I wrap my arms around her in a bear hug. “Like you had my cock inside it, last night.”
“Ah. I was wondering what that taste was,” she says before exploding into giggles. “And the other flavour must be from you eating me out for a few hours.”
“Hours,” I scoff. “You didn’t last two minutes.”
“Wasn’t aware it was a competition to see who lasted longest.”
“Thank heavens because I think if it were, you’d be a sore loser.”
She laughs even louder at that, wriggling her arse back and forth. “I am sore but I’m not a loser.”
“How bad is it?” I ask in a more serious tone, craning my neck to peer down at the damage.
“It’s fine.” But she’s still frowning as stares at me. “Am I allowed to look at you this morning or should I avert my eyes?”
My gaze jerks away from hers, staring at the nondescript ceiling instead. “You’re allowed to look, but it’s not pretty.”
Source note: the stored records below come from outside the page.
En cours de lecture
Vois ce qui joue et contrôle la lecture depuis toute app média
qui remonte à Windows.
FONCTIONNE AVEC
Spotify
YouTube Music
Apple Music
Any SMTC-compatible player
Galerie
“Are you sure?” Her knees draw up so they’re on either side of my waist and she raises herself up, so she sits, straddling me. I jump when she touches her fingertips to a large scar slightly southeast of my collarbone, relaxing as she trails them along my chest and down past my waist. “You look beautiful to me.”
My torso is a mess. No amount of lifting weights or eating fresh fruit and vegetables bursting with antioxidants is going to change the skin mottled by burn marks on my right side, blowback from a Molotov cocktail where the wick got doused in the fuel rather than dangling above it.
No amount of aerobics can alter the stab wound she’s already explored with her fingertips, the gunshot where the scar tissue spreads out on either side courtesy of a deep infection.
A flick knife cut a score of lines across my upper back. The evenly spaced injuries point to their primary purpose as torture. A shiny patch of scarring on my shoulder shows where my first tattoo—the bratva version of a gang insignia—was cut out when I fell into a rival league hands.
Even if I didn’t have the scars from a dozen fights littered across my chest, there’d still be the pock marks from a childhood bout of chickenpox. With no kind parental figure to oversee me, I’d scratched the wounds, then fought a battle with sepsis, each individual skirmish leaving a deep hollow in my skin.
Some scars, I’d covered with tattoos, when they could take the ink. Others were circled with markings, drawing attention rather than shielding from it.
I’m not a vain man but it’s hard to watch as someone flinches and not feel it as rejection. Especially when my early years were stuffed so full of that very thing. I’d spent time in institutions, escaping periodically only to be dragged back to them. Couple after prospective couple would visit to see the proud display of children. Each time they left with a different boy or girl, it cut into my self esteem like a knife.
But there’s nothing on Isabelle’s face that looks cutting. She chews on her lower lip while tracing out my scars with her fingers, like she’s committing them to memory just in case I don’t reveal them to her again.
“Do these tattoos mean anything?” she asks, tapping my wolf right on the tip of his nose.
“They’re the different organisations I worked my way up in,” I say, pointing to the excised one first. “That was my original gang but the second one I joined didn’t approve.”
I tap another one, under my right armpit. A skull entwined with vines, above the phrase, “No past,” in Russian. A matching one on the opposite side reads, “No future.”
“This was a motto that my mentor used all the time.”
She touches it lightly, eyes jumping between the ink and my face. “Was that back home?”
“This is my home, but yes. Back in the place I was born.”
“Is Meri from there, too?”
A shake of his head. “I was adopted by a couple who migrated here. Meri came along a year or two later.”
Her head drops to the side, resting against my chest. “How old were you when she joined your family?”
“Fourteen.”
She raises her head, frowning while she stares into my eyes. “But how about when you were joining gangs and having your tattoos cut out?”
I shrug. “Eight or nine, I guess. It blurs together.”
“You poor thing. No wonder you’re such a wonderful dad to Sophia.”